Deleting paragraph markers at the end of each line
|
|
Thread rating:  |
Stephen Fox - 26 Feb 2007 00:04 GMT I'm new to this group, so forgive me if this has been asked and answered before. Using Office X.
I've converted a long (5 MB) PDF file to a Word document. But each line is now a separate paragraph. Is there a way to delete these line paragraphs so as to consolidate lines into a single paragraph?
Hope that's clear.
Thanks!
Steve
Clive Huggan - 26 Feb 2007 03:24 GMT Welcome, Steve!
Click on the pilcrow button (backwards "P" -- paragraph mark) on the toolbar to make non-printing marks visible if they aren't already. Check whether the lines end just in a paragraph mark or a space followed by a paragraph mark.
Bring up the "Find & Replace" pane with Command-Shift-h. <==[I think it's Command-Shift-h in Word X -- I skipped from Word 2001 to Word 2004 so can't be sure; if not it's Command-h].
Click in the "Find what" box, then hold down the Shift key and type "6" to give you a carat "^", then follow that with a "p". Together, "^p" stands for "paragraph mark" in this pane.
In the "Replace with" box, either type a space (if you will need one to stop the adjacent words from being joined) or if not just click in the box, which will result in the paragraph mark being replaced with nothing.
Click "Find next" then "Replace" if it does what you want.
Once you're happy, key Command-r to trigger the Replace action. If you didn't have to watch for the genuine paragraph marks you could.
I usually display the Word document next to the PDF and replace the "genuine" paragraph marks first with a temporary character -- say, the Option-z character. Then I key Command-a to "Replace All" (i.e., to replace all the remaining "non-genuine" paragraph marks). Then I replace the temporary characters with paragraph marks, again with Command-a.

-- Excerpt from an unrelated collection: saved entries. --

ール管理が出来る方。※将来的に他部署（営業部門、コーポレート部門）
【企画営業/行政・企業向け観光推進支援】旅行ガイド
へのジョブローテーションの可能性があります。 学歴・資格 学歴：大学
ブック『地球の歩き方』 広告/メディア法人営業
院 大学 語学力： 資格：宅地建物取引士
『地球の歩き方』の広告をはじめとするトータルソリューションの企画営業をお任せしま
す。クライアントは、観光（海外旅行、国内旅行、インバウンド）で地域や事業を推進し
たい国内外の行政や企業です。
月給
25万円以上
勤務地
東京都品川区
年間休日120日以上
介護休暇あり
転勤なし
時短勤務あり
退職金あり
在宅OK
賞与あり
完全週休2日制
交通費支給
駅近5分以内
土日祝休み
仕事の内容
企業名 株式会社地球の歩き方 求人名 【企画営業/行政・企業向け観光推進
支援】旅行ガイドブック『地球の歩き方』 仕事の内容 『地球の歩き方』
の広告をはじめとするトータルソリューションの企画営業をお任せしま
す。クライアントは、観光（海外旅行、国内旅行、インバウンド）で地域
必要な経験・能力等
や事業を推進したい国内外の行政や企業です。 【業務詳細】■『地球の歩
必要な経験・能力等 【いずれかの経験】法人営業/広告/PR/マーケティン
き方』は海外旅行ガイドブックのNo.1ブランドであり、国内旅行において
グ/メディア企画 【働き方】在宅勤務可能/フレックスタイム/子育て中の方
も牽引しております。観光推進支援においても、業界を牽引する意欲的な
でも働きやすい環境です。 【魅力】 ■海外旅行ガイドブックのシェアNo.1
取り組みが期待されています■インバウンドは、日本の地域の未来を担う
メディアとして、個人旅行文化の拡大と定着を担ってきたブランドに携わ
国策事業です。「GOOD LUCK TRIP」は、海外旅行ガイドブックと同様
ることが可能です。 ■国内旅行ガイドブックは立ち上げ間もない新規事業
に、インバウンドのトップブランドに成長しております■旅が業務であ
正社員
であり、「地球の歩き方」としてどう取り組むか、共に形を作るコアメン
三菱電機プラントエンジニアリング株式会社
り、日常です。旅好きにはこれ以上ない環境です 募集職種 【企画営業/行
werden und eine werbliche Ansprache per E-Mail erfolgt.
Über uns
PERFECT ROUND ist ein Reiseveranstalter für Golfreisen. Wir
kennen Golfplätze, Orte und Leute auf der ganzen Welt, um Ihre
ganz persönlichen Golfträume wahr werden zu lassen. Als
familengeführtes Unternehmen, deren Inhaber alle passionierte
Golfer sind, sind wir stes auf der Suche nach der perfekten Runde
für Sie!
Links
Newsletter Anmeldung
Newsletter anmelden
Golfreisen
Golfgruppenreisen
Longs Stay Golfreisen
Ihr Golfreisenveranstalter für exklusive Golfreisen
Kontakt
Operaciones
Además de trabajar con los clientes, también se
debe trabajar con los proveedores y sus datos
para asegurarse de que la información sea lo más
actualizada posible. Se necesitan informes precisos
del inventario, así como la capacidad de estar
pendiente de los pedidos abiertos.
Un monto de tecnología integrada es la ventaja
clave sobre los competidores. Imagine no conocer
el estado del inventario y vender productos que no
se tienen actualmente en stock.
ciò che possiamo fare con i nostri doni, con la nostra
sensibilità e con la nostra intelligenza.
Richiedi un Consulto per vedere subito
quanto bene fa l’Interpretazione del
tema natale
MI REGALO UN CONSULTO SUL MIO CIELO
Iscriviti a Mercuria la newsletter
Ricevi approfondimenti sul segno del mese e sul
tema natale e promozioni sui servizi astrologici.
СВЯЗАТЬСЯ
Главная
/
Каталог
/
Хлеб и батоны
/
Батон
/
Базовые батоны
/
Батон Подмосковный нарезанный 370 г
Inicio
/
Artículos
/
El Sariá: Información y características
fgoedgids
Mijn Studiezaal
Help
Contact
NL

After the first time, the whole procedure takes less time than reading this post! ;-)
You may well know that you can paste text from PDFs into Word via Edit menu -> Paste Special -> Unformatted Text and the pasted-in text will have the characteristics of the paragraph in which your insertion point is located -- saves a lot of re-formatting. You can also export PDF text from Acrobat if that's what you're using.
I do a huge amount of this on occasions (have just checked this newsgroup as light relief from an hour of it). If you need to do it often, we have a macro that automates the paste-in; post back if you want details.
Cheers,
Clive Huggan Canberra, Australia (My time zone is 5-11 hours different from North America and Europe, so my follow-on responses to those regions can be delayed) ============================================================ Avoid long delays before your post appears -- use Entourage or newsreader software -- see http://word.mvps.org/Mac/AccessNewsgroups.html ============================================================
On 26/2/07 11:04 AM, in article #MCT#mTWHHA.600@TK2MSFTNGP05.phx.gbl,
> I'm new to this group, so forgive me if this has been asked and answered > before. Using Office X. [quoted text clipped - 8 lines] > > Steve Clive Huggan - 26 Feb 2007 03:31 GMT Well thanks for nothing, Steve -- I've just seen the other thread, created long before your new one, and realize I've been completely wasting my time.
Clive Huggan ============
On 26/2/07 2:24 PM, in article C2089E2A.26758%REMOVETHISoffice@ANDTHISstrategists.com.au, "Clive Huggan" <REMOVETHISoffice@ANDTHISstrategists.com.au> wrote:
> Welcome, Steve! > [quoted text clipped - 63 lines] >> >> Steve CyberTaz - 26 Feb 2007 06:20 GMT No Worries, Clive - perhaps another will benefit from the information :)
Regards |:>) Bob Jones [MVP] Office:Mac
On 2/25/07 10:31 PM, in article C2089FD6.2675B%REMOVETHISoffice@ANDTHISstrategists.com.au, "Clive Huggan" <REMOVETHISoffice@ANDTHISstrategists.com.au> wrote:
> Well thanks for nothing, Steve -- I've just seen the other thread, created > long before your new one, and realize I've been completely wasting my time. [quoted text clipped - 73 lines] >>> >>> Steve Stephen Fox - 26 Feb 2007 17:55 GMT > Well thanks for nothing, Steve -- I've just seen the other thread, created > long before your new one, and realize I've been completely wasting my time. [quoted text clipped - 73 lines] >>> >>> Steve Clive,
I hadn't seen the other thread either, before starting my own. Sorry. I will give your technique a try. Got nowhere with the suggestions from the other thread.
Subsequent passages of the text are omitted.